Hindari Bersikap Mesra, Kunci Hubungan Seksual Tetap Membara

Liputan6.com, Jakarta Banyak pasutri yang percaya, kemesraan berbanding lurus dengan kehangatan kehidupan ranjang. Tapi, seorang jurnalis asal Australia melihat bersikap mesra dan gairah bercinta sebagai dua hal terpisah.

Sang jurnalis, Nadia Bokody, menyatakan menghindari bersikap mesra pada pasangan yang menjadi kunci kehidupan ranjang mereka tetap membara.

Menurut Nadia, bermesraan menumbuhkan kenyamanan dalam hubungan dan setiap orang mendambakannya. Tapi sikap mesra itu justru membunuh gairah bercinta, Nadia berargumen.

“Pelukan lama dan hangat yang diberikan pada waktu yang tepat benar-benar bisa jadi obat,” tulis Nadia pada laman News Australia, ditulis Rabu (14/2/2019).

“Tapi sejauh menyangkut kehidupan seks Anda, itu adalah hal terburuk yang bisa Anda lakukan,” lanjutnya.

Nadia berpendapat, erotisme dan kenyamaman sama sekali tak cocok digabungkan.
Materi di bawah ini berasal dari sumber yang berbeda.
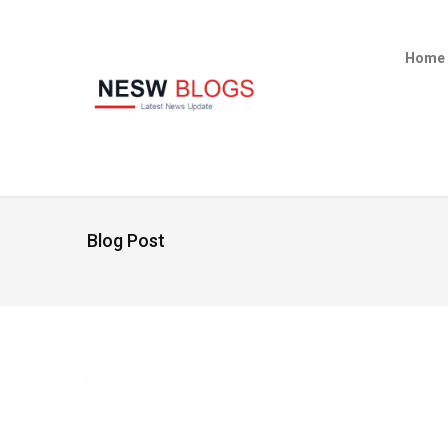
Home
Blog Post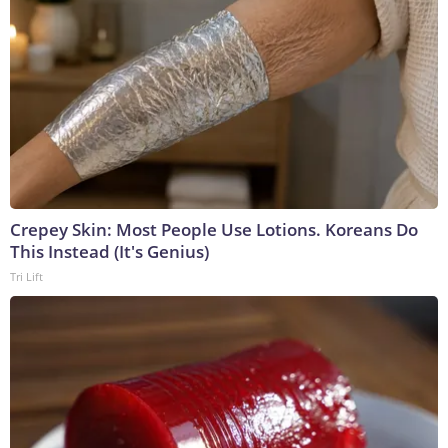
Crepey Skin: Most People Use Lotions. Koreans Do
This Instead (It's Genius)
Tri Lift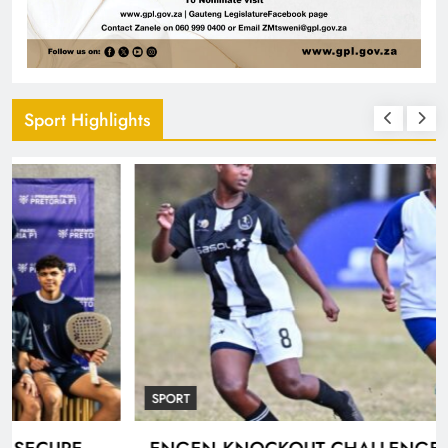
Sport Highlights
SPORT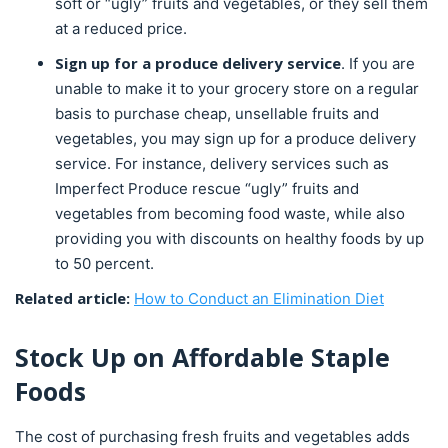
soft or “ugly” fruits and vegetables, or they sell them
at a reduced price.
Sign up for a produce delivery service
. If you are
unable to make it to your grocery store on a regular
basis to purchase cheap, unsellable fruits and
vegetables, you may sign up for a produce delivery
service. For instance, delivery services such as
Imperfect Produce rescue “ugly” fruits and
vegetables from becoming food waste, while also
providing you with discounts on healthy foods by up
to 50 percent.
Related article:
How to Conduct an Elimination Diet
Stock Up on Affordable Staple
Foods
The cost of purchasing fresh fruits and vegetables adds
Keduanya justru merupakan antitesis bagi satu sama lain. Dia mengibaratkan pelukan mesra seperti menambah arsenik pada resep hubungan. 
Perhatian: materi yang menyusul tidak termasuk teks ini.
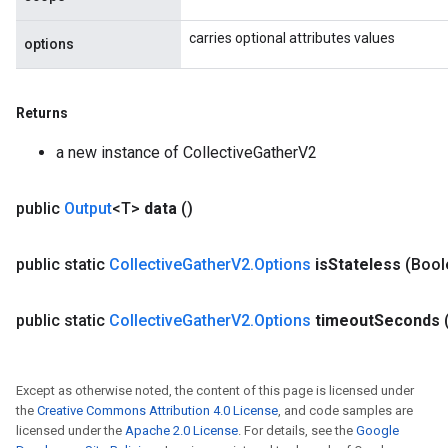
carries optional attributes values
options
Returns
a new instance of CollectiveGatherV2
public
Output
<T>
data
()
public static
Collective
Gather
V2
.
Options
is
Stateless
(Bool
public static
Collective
Gather
V2
.
Options
timeout
Seconds
Except as otherwise noted, the content of this page is licensed under
the
Creative Commons Attribution 4.0 License
, and code samples are
licensed under the
Apache 2.0 License
. For details, see the
Google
Saksikan juga video berikut ini:

2 dari 2 halaman

Menyiasati fase bulan madu

Ilustrasi relationship, pasangan romantis. (dok.pexels.com/Ibrahim Asad)

Nadia memberi contoh pada pernikahan yang mengalami kehancuran akibat kurangnya keintiman. Menurutnya, rasa familiar yang menjadikan pasutri rileks saat berdekatan menjadi penyebab meredupnya gairah seksual.

Gairah dan rasa penasaran yang mewarnai awal hubungan, yang biasa dikenal dengan Fase Bulan Madu, umumnya meredup setelah hubungan berjalan beberapa tahun.

Melansir laman Daily Star, Nadia mempraktikkan apa yang diyakininya itu dalam hubungan yang telah dijalaninya selama dua tahun terakhir. Nadia dan pasangannya membatasi bersikap mesra terhadap satu sama lain.

Mereka hanya berpelukan dan bersikap hangat ketika salah satu perlu penghiburan atau merayakan sesuatu. Mereka pun sangat menjaga privasi, seperti tidak membiasakan melepas pakaian di depan pasangan kecuali akan berhubungan intim. Serta membiarkan rasa penasaran dari kebiasaan sehari-hari tumbuh di antara mereka.

“Itu adalah pengorbanan yang setimpal dengan hasilnya,” tutup Nadia.